Source data
========================================
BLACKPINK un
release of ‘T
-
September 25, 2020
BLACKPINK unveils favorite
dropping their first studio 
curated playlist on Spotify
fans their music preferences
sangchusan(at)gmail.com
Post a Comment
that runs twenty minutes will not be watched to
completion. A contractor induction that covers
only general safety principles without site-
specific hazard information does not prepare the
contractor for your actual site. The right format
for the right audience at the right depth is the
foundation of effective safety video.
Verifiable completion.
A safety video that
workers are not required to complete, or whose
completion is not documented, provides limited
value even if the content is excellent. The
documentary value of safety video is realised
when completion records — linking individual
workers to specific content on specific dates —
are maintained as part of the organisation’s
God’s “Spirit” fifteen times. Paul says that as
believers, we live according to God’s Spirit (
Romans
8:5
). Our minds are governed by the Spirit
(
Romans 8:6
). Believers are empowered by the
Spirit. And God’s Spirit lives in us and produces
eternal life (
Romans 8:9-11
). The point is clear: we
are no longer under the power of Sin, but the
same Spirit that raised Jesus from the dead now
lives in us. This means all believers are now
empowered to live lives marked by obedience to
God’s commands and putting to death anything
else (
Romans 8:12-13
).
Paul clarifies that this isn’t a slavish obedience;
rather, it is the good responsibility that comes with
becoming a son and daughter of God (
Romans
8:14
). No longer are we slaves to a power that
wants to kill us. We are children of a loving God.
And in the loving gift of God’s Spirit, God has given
========================================
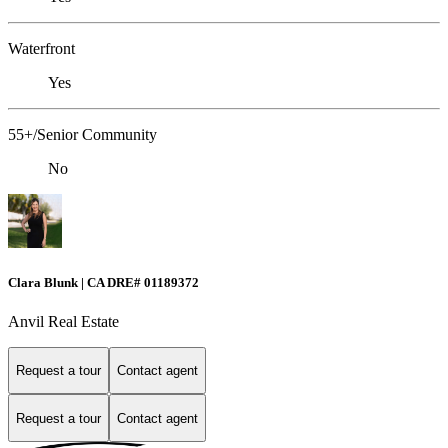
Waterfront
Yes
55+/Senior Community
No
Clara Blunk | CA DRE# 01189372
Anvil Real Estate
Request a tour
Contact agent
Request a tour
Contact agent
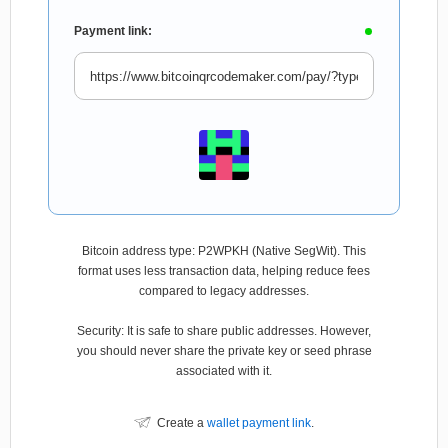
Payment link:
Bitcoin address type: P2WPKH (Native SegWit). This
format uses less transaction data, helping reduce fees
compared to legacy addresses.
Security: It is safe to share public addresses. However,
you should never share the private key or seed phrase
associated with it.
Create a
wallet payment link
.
========================================
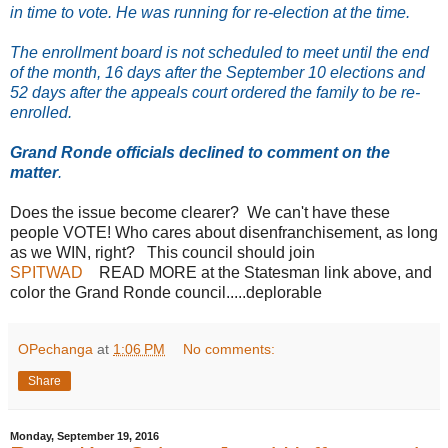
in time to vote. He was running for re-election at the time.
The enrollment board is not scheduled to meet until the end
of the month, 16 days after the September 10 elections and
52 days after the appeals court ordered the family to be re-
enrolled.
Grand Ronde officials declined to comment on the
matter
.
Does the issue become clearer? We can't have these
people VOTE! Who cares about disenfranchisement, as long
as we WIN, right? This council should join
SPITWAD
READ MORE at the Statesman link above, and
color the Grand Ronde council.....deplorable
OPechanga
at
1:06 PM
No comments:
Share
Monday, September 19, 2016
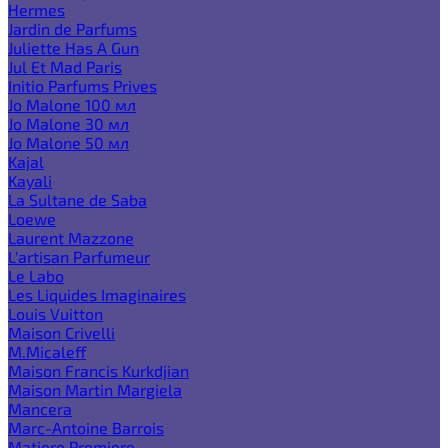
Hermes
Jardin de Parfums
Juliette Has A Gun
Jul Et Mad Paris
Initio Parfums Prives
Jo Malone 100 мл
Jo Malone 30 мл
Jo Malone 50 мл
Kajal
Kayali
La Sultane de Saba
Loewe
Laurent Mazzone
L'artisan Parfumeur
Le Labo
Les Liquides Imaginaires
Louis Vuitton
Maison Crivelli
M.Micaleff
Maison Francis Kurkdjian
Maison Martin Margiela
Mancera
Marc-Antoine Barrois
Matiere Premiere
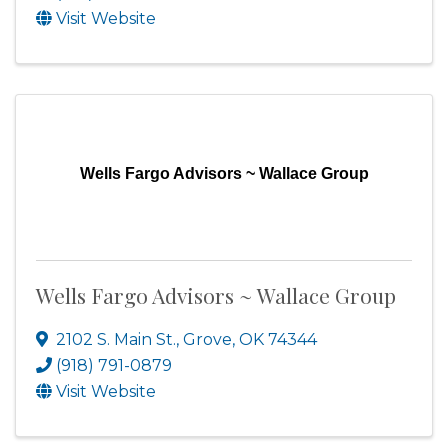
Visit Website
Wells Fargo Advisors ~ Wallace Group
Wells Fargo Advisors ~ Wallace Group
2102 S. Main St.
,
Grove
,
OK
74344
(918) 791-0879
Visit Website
========================================
**Your task**
Go through the entries above and tally each line that has the word "contractor"; reply with the tally and nothing else.

**Finished exercise**
2